As of December 31, 2025, we had cash and cash equivalents of $2.5 billion, consisting primarily of cash held in checking and interest-bearing deposit accounts, as well as investments in money market funds. We believe that our existing cash and cash equivalents, cash flows expected to be generated by our operations, and, if necessary, our borrowing capacity under our 2024 Credit Agreement that provides for a $1.0 billion unsecured revolving credit facility, would be sufficient to satisfy our anticipated working capital and capital expenditures needs for at least the next 12 months. Our future capital requirements will depend on many factors, including our revenue growth rate; sales and marketing activities; timing and extent of spending to support our research and development efforts; capital expenditures to purchase hardware and software; our continued need to invest in our IT infrastructure to support our growth; and the volume and timing of our stock repurchases. In addition, we may enter into additional strategic investments in teams and technologies, including intellectual property rights, which could increase our cash requirements. As a result of these and other factors, we may be required to seek additional equity or debt financing sooner than we currently anticipate, or we may opportunistically seek additional financing. See the section titled “Risk Factors—Risks Related to Financial and Accounting Matters” for more information regarding risks related to liquidity and capital resources.

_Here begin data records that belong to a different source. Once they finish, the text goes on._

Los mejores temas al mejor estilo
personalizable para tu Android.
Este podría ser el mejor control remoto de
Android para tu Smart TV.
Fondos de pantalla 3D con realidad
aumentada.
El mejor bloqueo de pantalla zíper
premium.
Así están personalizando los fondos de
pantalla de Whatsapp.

The following table summarizes our cash flows for the periods indicated (all periods include cash flows from continuing and discontinued operations):

Year Ended December 31,

2025

2024

2023

(in thousands)

Net cash provided by operating activities

$

3,971,094 

$

2,099,011 

$

1,061,510 

Net cash provided by (used in) investing activities

$

358,428 

$

(106,754)

$

(77,829)

Net cash used in financing activities

$

(2,593,069)

$

(1,749,844)

$

(1,562,791)

Operating Activities

Net cash provided by operating activities was $4.0 billion for 2025, primarily consisting of $3.3 billion of net income, adjusted for certain non-cash items, such as $210.4 million of stock-based compensation, $194.8 million of amortization, depreciation and write-offs, $188.9 million of goodwill impairment, $50.0 million of impairment of non-marketable equity securities, and a net increase in the operating assets and liabilities of $77.9 million, partially offset by a gain from the divestiture of our Apps business, net of transaction costs, of $106.2 million.

Net cash provided by operating activities was $2.1 billion for 2024, primarily consisting of $1.6 billion of net income, adjusted for certain non-cash items, such as $448.7 million of amortization, depreciation and write-offs, and $369.4 million of stock-based compensation, partially offset by a net decrease in the operating assets and liabilities of $349.5 million.

The improvement in cash flows from operating activities during 2025 compared to 2024 was primarily due to an increase in cash collection from our customers driven by revenue growth and a decrease of interest payments on debt as a result of lower interest rates, partially offset by higher cash operating expenses primarily associated with operating our network infrastructure, as well as higher income tax payments due to revenue growth.

Investing Activities

Net cash provided by investing activities was $358.4 million for 2025, primarily driven by $407.3 million in proceeds from the divestiture of our Apps business, net of cash divested, which were partially offset by $28.3 million related to purchase of intangible assets and $20.2 million in purchases of non-marketable equity securities.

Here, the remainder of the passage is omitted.